Hot New Conservative Teevee Talk Show Thing Will Fill Your Life With Laughter As You Mock It Relentlessly

Have you been wandering alone in the liebrul wilderness that is comedy on teevee, America? Stuck with your Stephen Colberts and your Jon Stewarts ramming their liberal agendas down your throat, because that is the weird thing you say every time someone says something you don’t like and what the fuck with the throat-ramming analogy anyway? Well, time to thank your lucky stars because some rando dude who writes for some third-tier network television comedy shows is here to show you how to do comedy all conservative-styley. Rejoice!


Michael Loftus, who is totally Dave Chappelle, cocaine-using-era Robin Williams, 1960s Bob Newhart, and Chris Rock all rolled into one, BOOYA, is hosting some new horrorshow called “The Flipside” for all you conservatives that feel left out of pop culture because it doesn’t spend enough time bashing the poors and the gays.

There’s a hard-hitting bro-sounding musical intro courtesy of the Foo Fighters’ “Monkey Wrench.” We’d like to think that the Foos licensed this song to these comedic geniuses as a sly joke of their own, given that the Foo Fighters are notorious Obama-lovin’ liberals.

There’s some dudes, one of whom is the superstar writer Loftus, sporting writing credits such as “Outsourced,” “The George Lopez Show,” and some show on TruTV, which is like HBO for the wacky legal news set, which we all know is a HUGE segment of American comedy.


There’s another dude, Jason Mattera, who rocks the outdated spiky hair and unattractive button-down that usually characterizes a Christian teen youth group leader.


The first time through the trailer we thought he was the same guy as Loftus, because all those dudes look alike.

There’s also Larry Elder, who we will bet dollars to doughnuts, whatever that means, is there to shill his books.

Finally, there’s a set with many hubcaps and old signs and other assorted faux-castoff items that make it look like they filmed the thing inside an Applebee’s.


With that heavy-hitting lineup of talent, the show is sure to be funny. HAHA of course it is not funny. We set out to watch the entire 30-minute premiere, but it was like the Bataan Death March of unfunny, and we had to give up. We did make it through the five-minute trailer, though, which is probably more than you’ll manage.
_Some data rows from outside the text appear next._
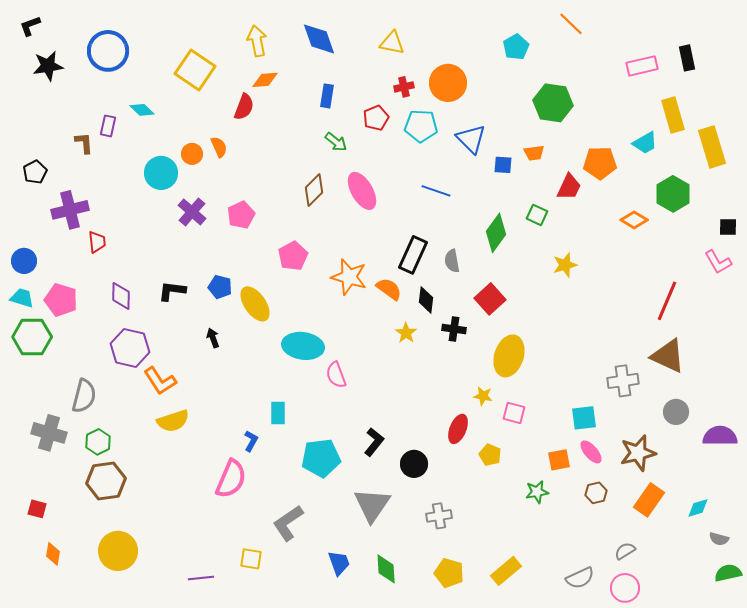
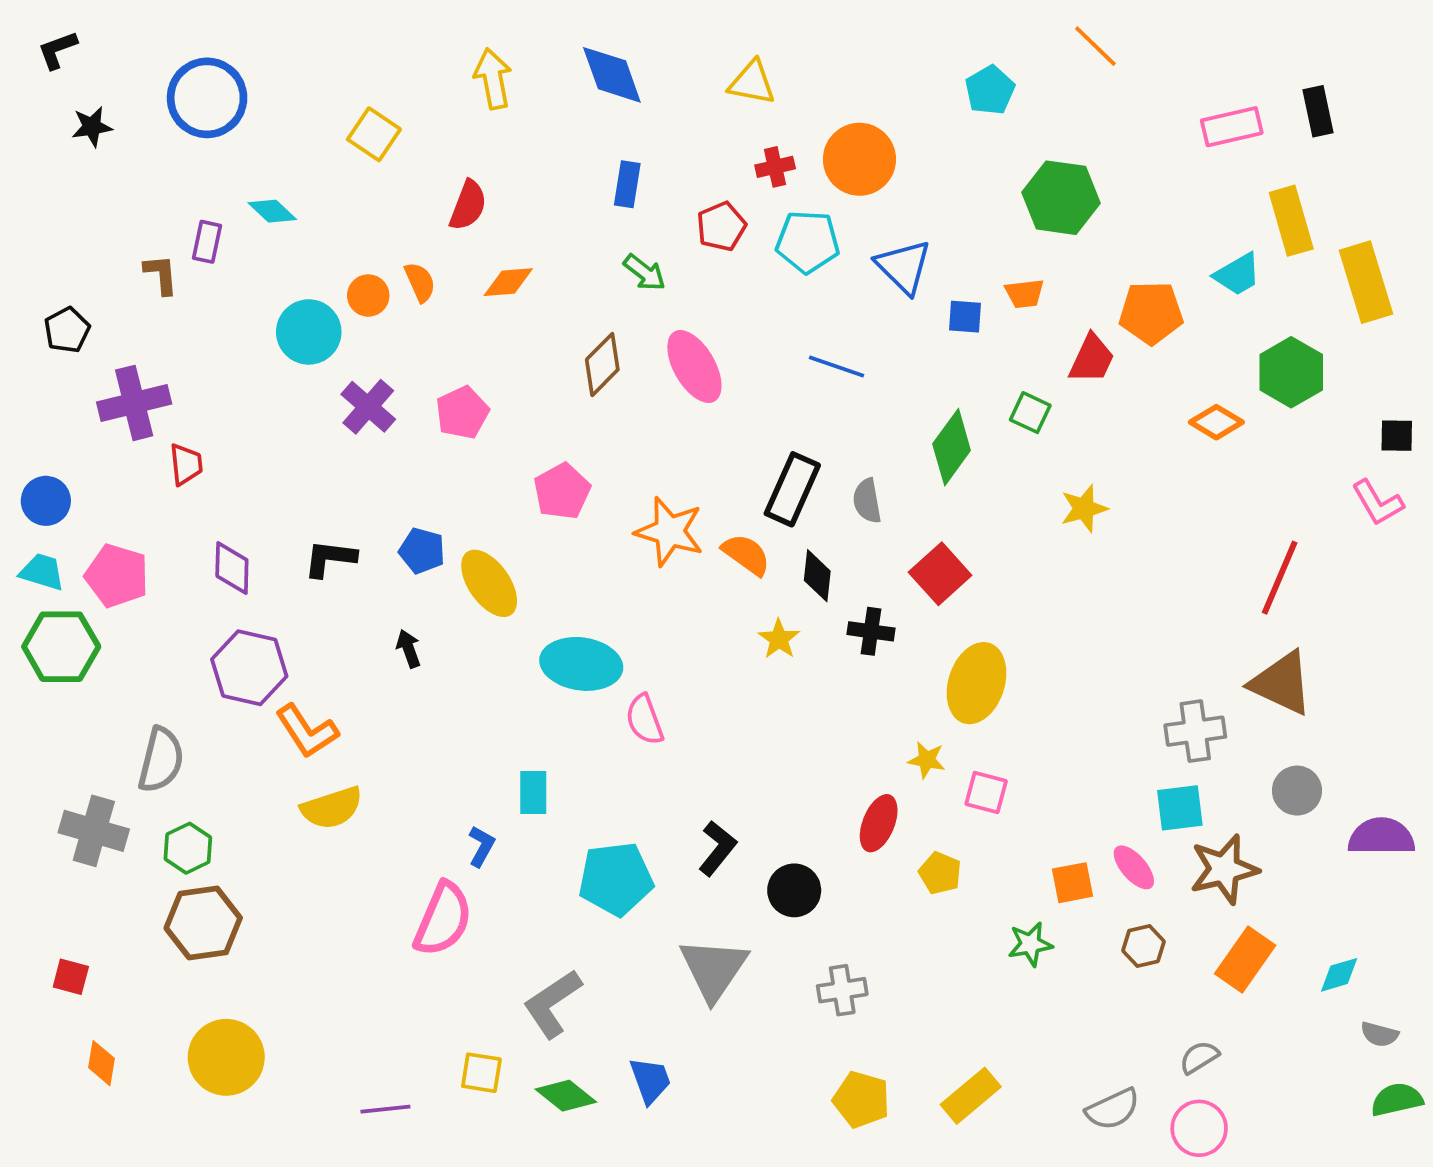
black star: (48, 66) -> (92, 127), size x0.7
yellow square: (195, 70) -> (374, 134), size x0.7
orange diamond: (265, 80) -> (508, 282), moved
cyan square: (584, 418) -> (1180, 808), moved
green diamond: (386, 569) -> (566, 1096), moved, turned -48

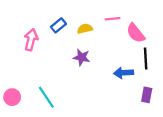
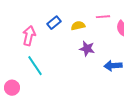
purple star: (82, 57) -> (87, 49), moved
cyan line: (46, 97) -> (35, 66), moved

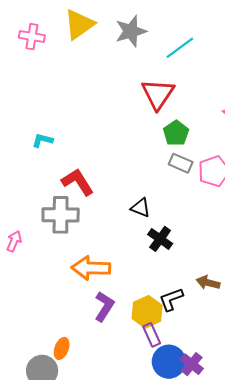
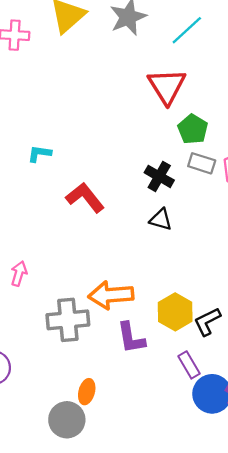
gray cross: (61, 215) -> (68, 320), moved
black cross: (160, 239) -> (159, 176), moved
purple L-shape: (104, 306) -> (131, 338), turned 144
yellow hexagon: (147, 312) -> (175, 312), moved

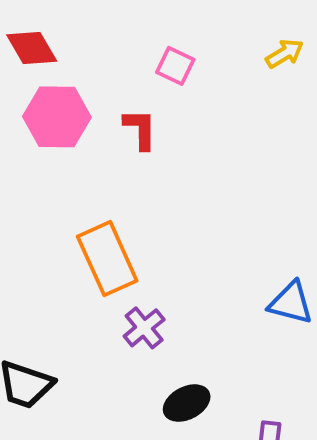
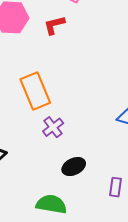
red L-shape: (140, 129) -> (54, 25), turned -105

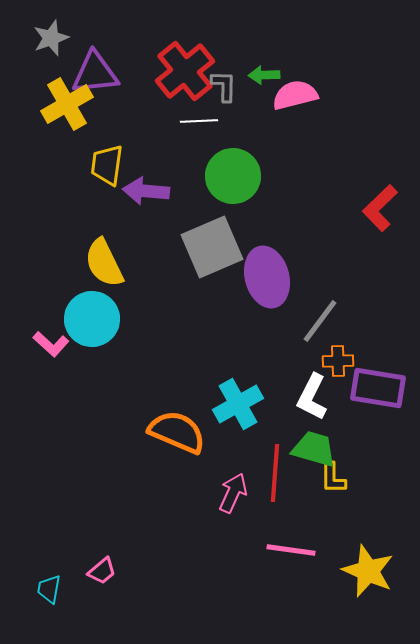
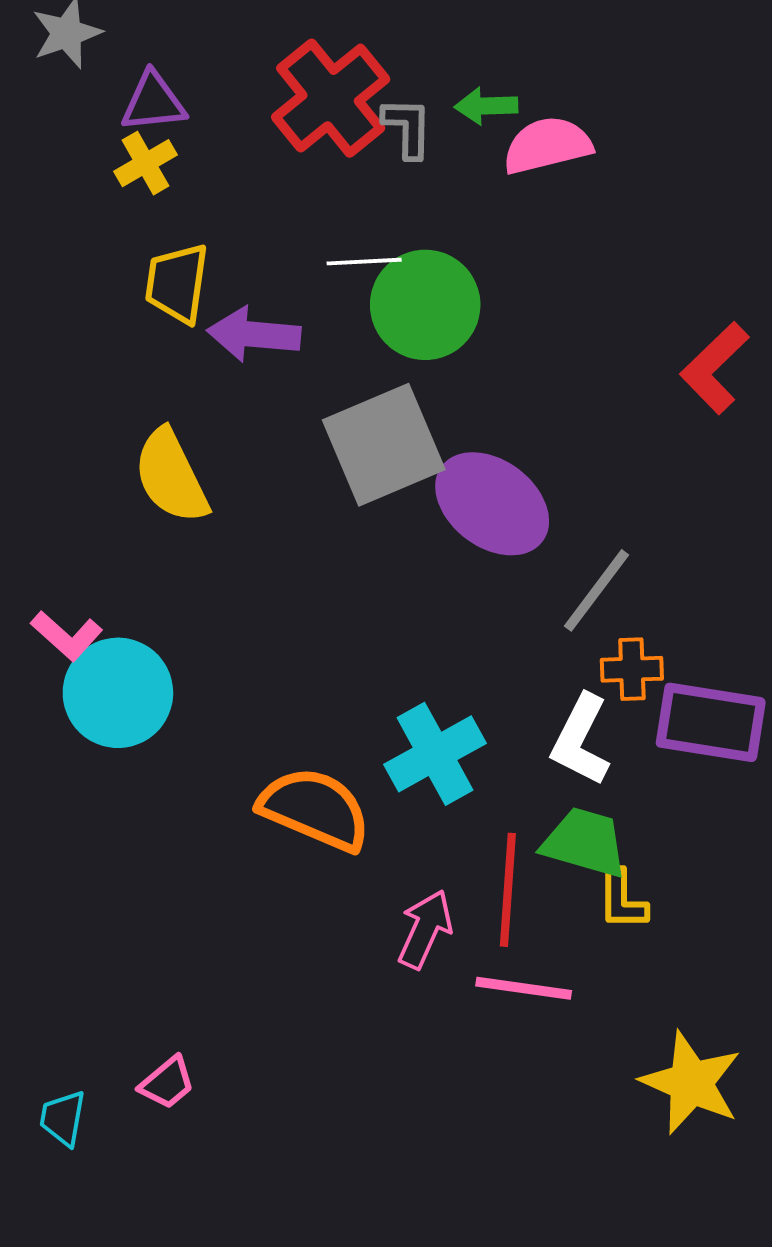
purple triangle: (95, 73) -> (153, 102), size x0.7
yellow cross: (67, 104) -> (145, 163), moved, size x0.6
white line: (199, 121) -> (364, 262), moved
purple ellipse: (267, 277) -> (492, 504), turned -38
cyan circle: (92, 319) -> (118, 693), moved
pink line: (291, 550) -> (524, 988), moved

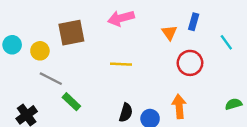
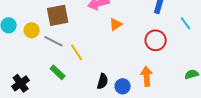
orange triangle: (169, 33) -> (116, 24), moved, turned 32
yellow line: (121, 64) -> (77, 52), moved, turned 54
gray line: (51, 79) -> (54, 41), moved

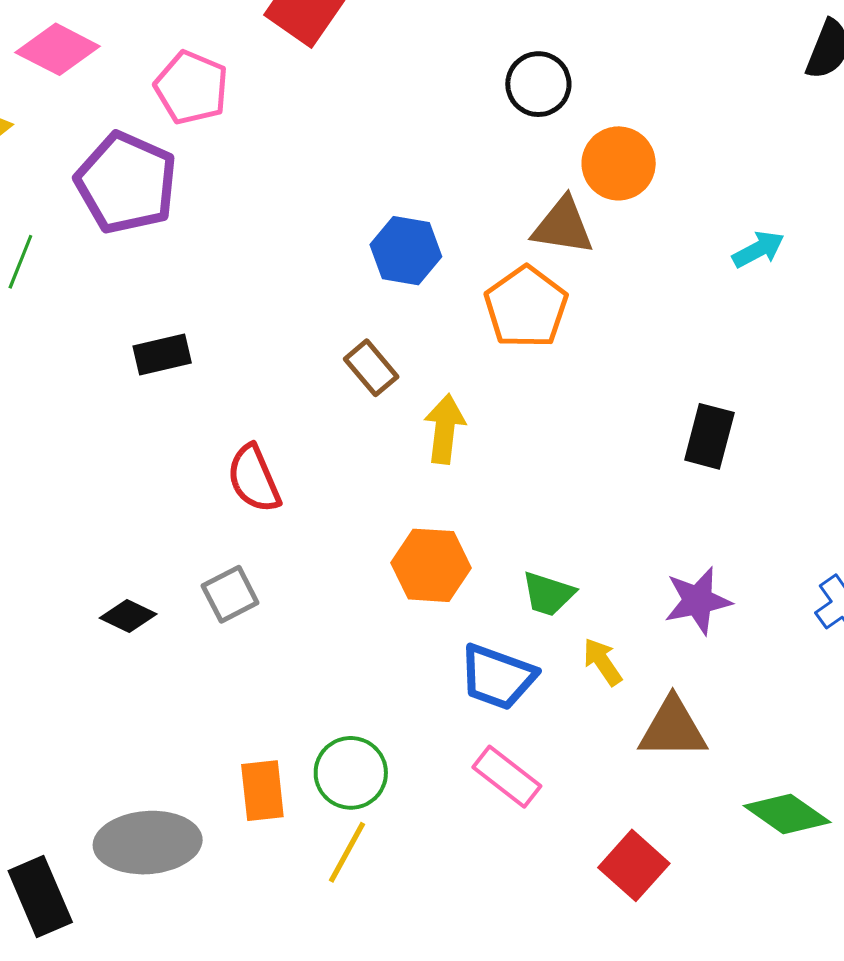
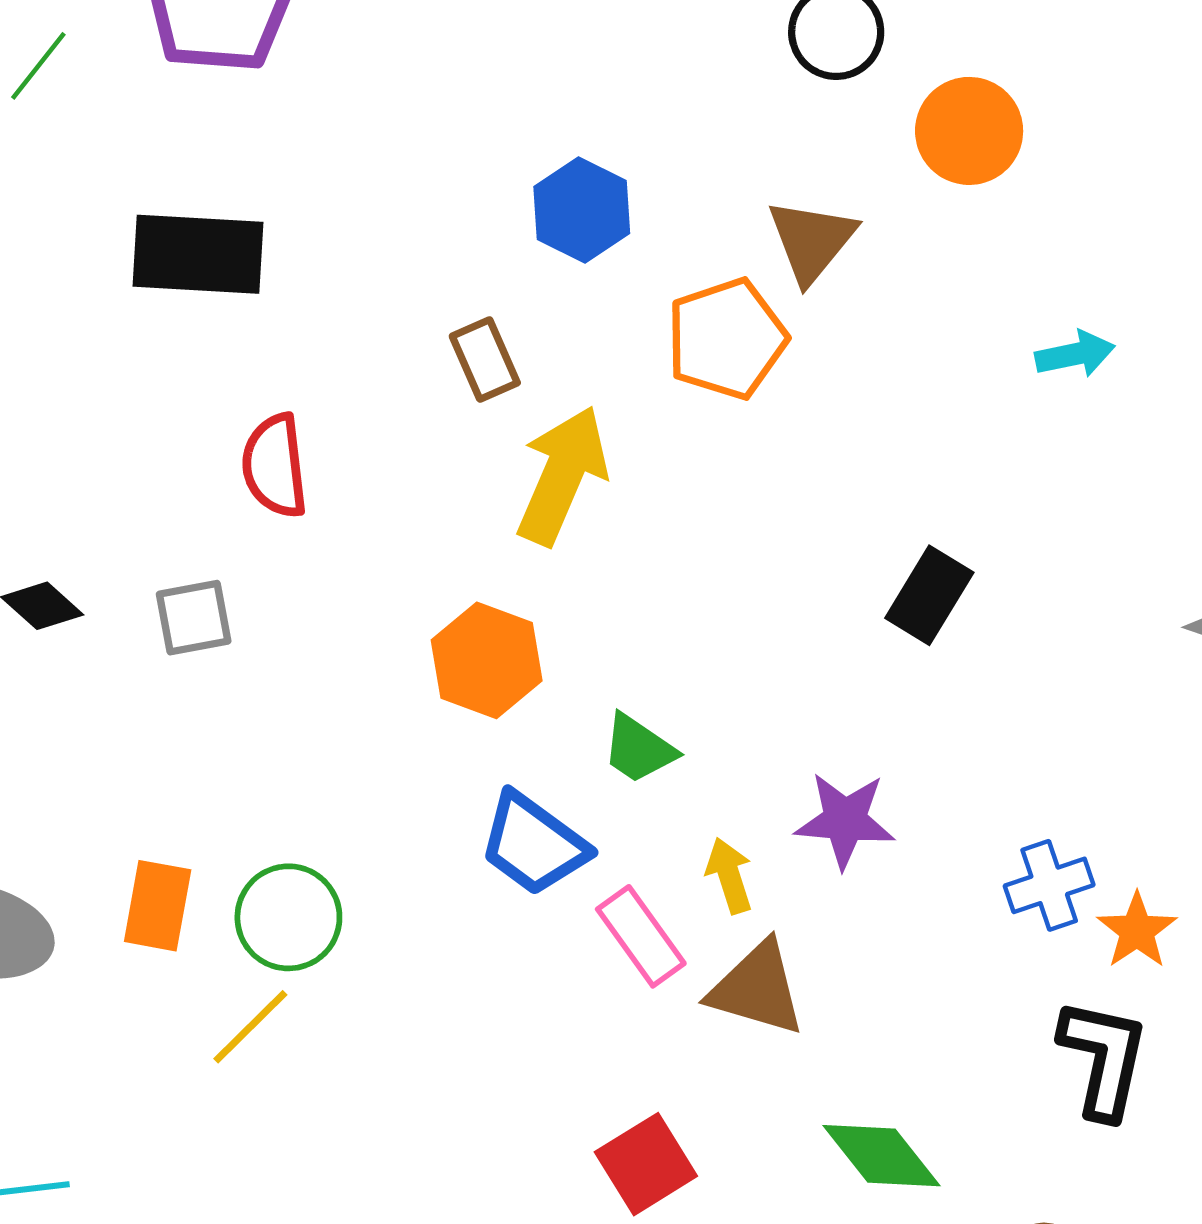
orange circle: (619, 163) -> (969, 131), moved
brown triangle: (563, 226) -> (812, 241), turned 44
black rectangle: (162, 354) -> (198, 254), size x1.6
yellow arrow: (445, 429) -> (562, 475), size x1.4
yellow arrow: (602, 662) -> (729, 876), moved
pink rectangle: (507, 777) -> (641, 936), moved

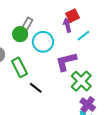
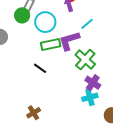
cyan line: (84, 36) -> (87, 24), moved
green rectangle: (19, 67) -> (51, 44), moved, turned -72

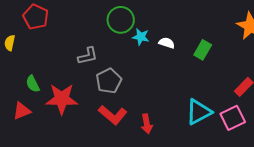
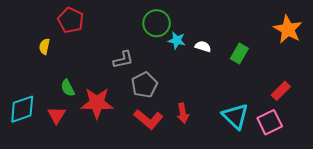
red triangle: (22, 111) -> (57, 115), turned -36
cyan triangle: (199, 112) -> (235, 116), turned -48
red arrow: (147, 124) -> (183, 113), moved

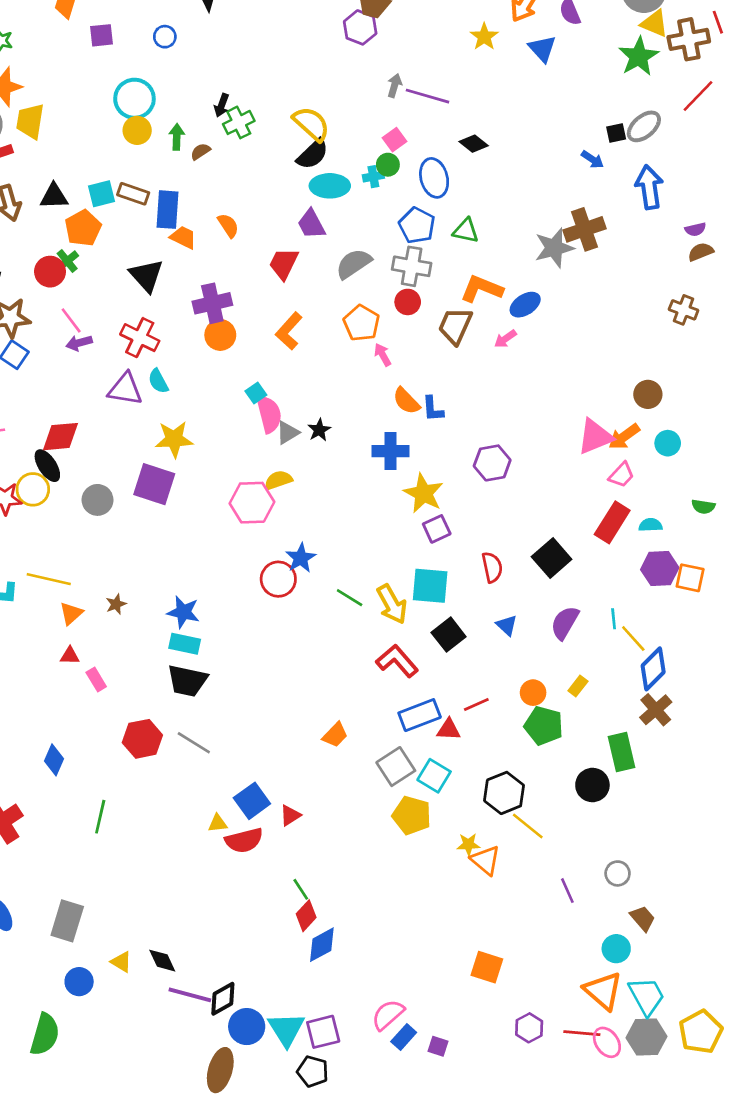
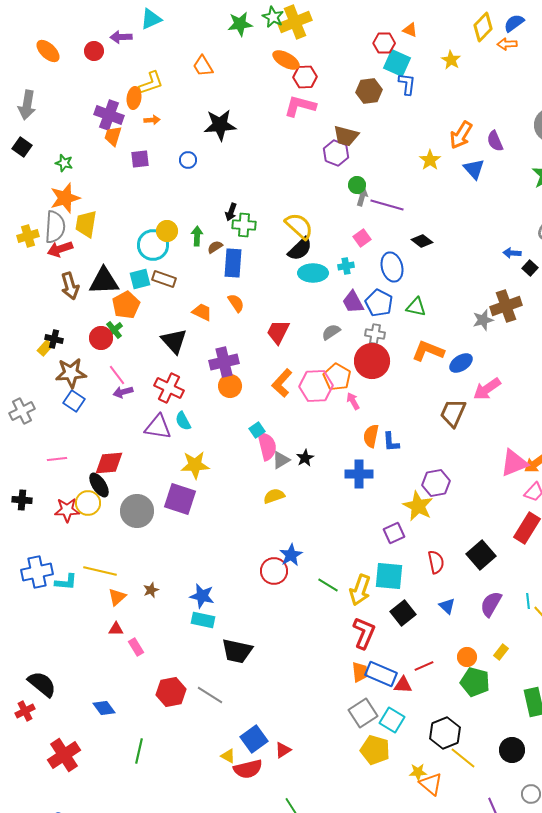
cyan circle: (134, 99) -> (153, 245), moved
green cross: (239, 122) -> (244, 225), turned 30
black square: (616, 133) -> (530, 268), moved, turned -35
blue arrow: (592, 159) -> (512, 253), turned 150
green circle: (388, 165) -> (357, 185), moved
black triangle: (54, 196) -> (104, 281), size x1.4
blue rectangle: (167, 210) -> (233, 263), moved
purple trapezoid: (311, 224) -> (353, 302), moved
gray star: (554, 248) -> (483, 320), size x0.7
gray semicircle: (354, 264) -> (331, 332), size x0.7
gray cross: (412, 266) -> (375, 334), size x0.7
red circle: (408, 302) -> (372, 361), size x1.8
brown trapezoid: (455, 326) -> (453, 413), moved
pink arrow: (505, 339) -> (487, 389), moved, size x1.6
orange semicircle: (406, 401) -> (371, 436), turned 55
yellow star: (424, 493) -> (418, 506), moved
gray circle: (98, 500) -> (137, 511), size x1.4
pink hexagon: (252, 503) -> (316, 386), moved
yellow arrow: (392, 604) -> (360, 590), turned 48
red L-shape: (397, 661) -> (364, 633), turned 64
black trapezoid: (187, 681) -> (237, 651), moved
blue rectangle: (420, 715) -> (381, 674), turned 44
orange trapezoid: (335, 735) -> (360, 672), moved, turned -50
blue diamond: (54, 760) -> (104, 708), turned -60
black circle: (592, 785) -> (512, 750), moved
yellow triangle: (218, 823) -> (228, 756), turned 35

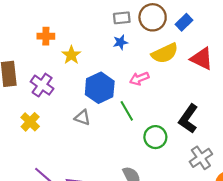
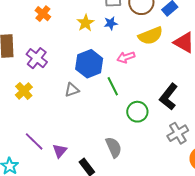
orange cross: (46, 36) -> (43, 14), turned 35
yellow star: (71, 55) -> (86, 23), moved
gray triangle: (82, 118) -> (72, 90), turned -42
This is “comedy” for the perpetually aggrieved. A complete liveblog of the trailer:

Los Angeles cries out for Michael Loftus’ unique brand of conservohumor, but only in secret, because they are afraid of the mainstream media. Because of this, we need a multiplicity of voices in comedy so that the consumer can choose. Ummm, guys? You keep trying those conservative comedy shows, and no one watches them. Free market, bitches. FREE MARKET. Har har, Harrison Ford wears his wife’s earrings because Harrison Ford is like a wussy lady liberal. Liberals are rich kids that hang out in Occupy tents with iPads. Liberals are all poor stupid people that cannot afford car insurance. Liberals drink frou frou fancy coffee drinks and talk like a weird cross of gay, valley, and surfer. The government is the problem.

See? Your sides are probably literally splitting with laughter, spilling blood all over the floor as you beg for comedy mercy. Don’t just give these guys a show. Give them ALL the shows!

Seriously, right-wing comedy people, when will you learn that it is just not funny when you punch down? Having a bunch of not-poor guys sit around and mock the poor for the awesome funniness of being poor does not make for incisive comedy. An utter lack of humility or self-reflection does not make for funny.


Let’s make a pact to never speak of this thing again until it slips beneath a tide of bad ratings approximately six weeks in, at which point we will pour one out for the repeated death of conservative comedy.